Advantages of having separate two tables (current implementation):
- We expect them to contain increasingly different information (i.e. quotas on directories vs. whisper-header-like on metrics) and the semantics of single merged entries would become complex
- We suspect that implementing quotas or cleaning up empty directories will be easier if we can iterate on directories without going through all the individual metrics
Advantages of using one table:
- We could use Cassandra's batch statements to update metadata at the same time as parent entries
- We could still build a materialized view of directories if we actually need the previously described performance benefits
None of the above is a strong decision factor, but we are keeping then separate because merging things is generally easier than untangling them.
A metric's metadata contains:
- Name
- Map of configuration keys / JSON values
In order to resolve globs, we store metrics in a table that among other things contain 64 columns: one for each path component.
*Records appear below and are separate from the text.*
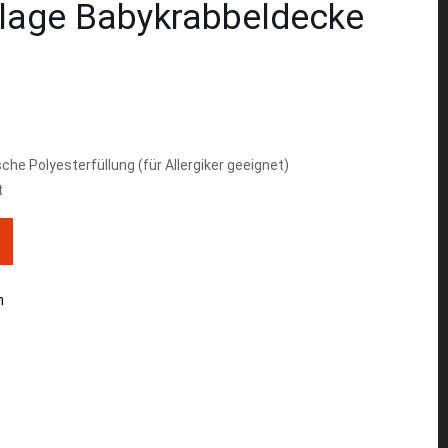
rlage Babykrabbeldecke
sche Polyesterfüllung (für Allergiker geeignet)
t
n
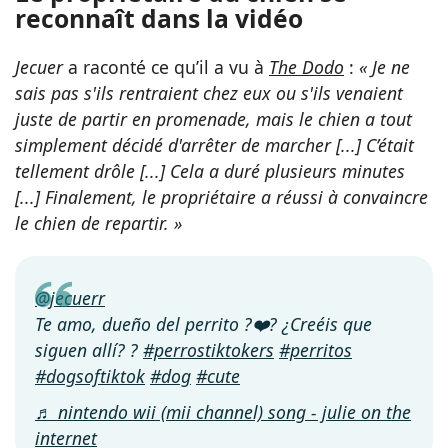
reconnaît dans la vidéo
Jecuer
a raconté ce qu’il a vu à
The Dodo
:
« Je ne
sais pas s'ils rentraient chez eux ou s'ils venaient
juste de partir en promenade, mais le chien a tout
simplement décidé d'arrêter de marcher [...] C’était
tellement drôle [...] Cela a duré plusieurs minutes
[...] Finalement, le propriétaire a réussi à convaincre
le chien de repartir. »
@jecuerr
Te amo, dueño del perrito ?❤️‍? ¿Creéis que
siguen allí? ?
#perrostiktokers
#perritos
#dogsoftiktok
#dog
#cute
♬ nintendo wii (mii channel) song - julie on the
internet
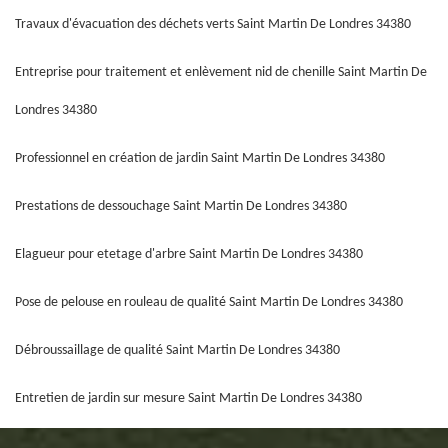
Travaux d'évacuation des déchets verts Saint Martin De Londres 34380
Entreprise pour traitement et enlèvement nid de chenille Saint Martin De
Londres 34380
Professionnel en création de jardin Saint Martin De Londres 34380
Prestations de dessouchage Saint Martin De Londres 34380
Elagueur pour etetage d'arbre Saint Martin De Londres 34380
Pose de pelouse en rouleau de qualité Saint Martin De Londres 34380
Débroussaillage de qualité Saint Martin De Londres 34380
Entretien de jardin sur mesure Saint Martin De Londres 34380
The number of components is configurable, and we chose 64 as an arbitrary value that is good enough for the use cases we have in mind.
The metric a.b.c
is therefore indexed as:
name="a.b.c",
config=...,
component_0="a",
component_1="b",
component_2="c",
component_3="__END__",
component_4=NULL,
[...],
component_63=NULL
Two indexing system can be used to filter metrics.
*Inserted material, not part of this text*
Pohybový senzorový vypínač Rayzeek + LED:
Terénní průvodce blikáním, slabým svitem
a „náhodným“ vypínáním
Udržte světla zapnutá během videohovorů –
An SSTable-Attached Secondary Index (SASI, see the official documentation for details) is declared on each of the component columns.
We use SASI because it is able to process multi-column queries by intersection (as opposed to a brute-force approach relying on Cassandra's ALLOW FILTERING
). It indexes tokens using one B+Tree per indexed column in the original SSTable. After finding the keys (tokens) in the B+Trees, SASI picks the column with the least results and merges the results together. If one column is 100 times larger than the others it will use multiple lookups, otherwise it just uses a merge join.
As SASI's support for LIKE queries is limited to finding substrings, we actually look for a.*.c
when asked for a.x*z.c
and then do client-side filtering.
Using the cassandra-lucene-index you can have better performances if you have more than 10M metrics. You'll simply need to set BG_CASSANDRA_LUCENE=True
Similar to the metrics table, we create entries for each node along in path to each metric in a directory table. It is used to implement the 'metric' API in graphite.
Directories are implicitly created before metrics by the Accessor.create_metric()
method. Because of this (or because of deleted/expired metrics), it is possible to end up with an empty directory (if the program crashes). A cleanup job will be needed if they accumulate for too long.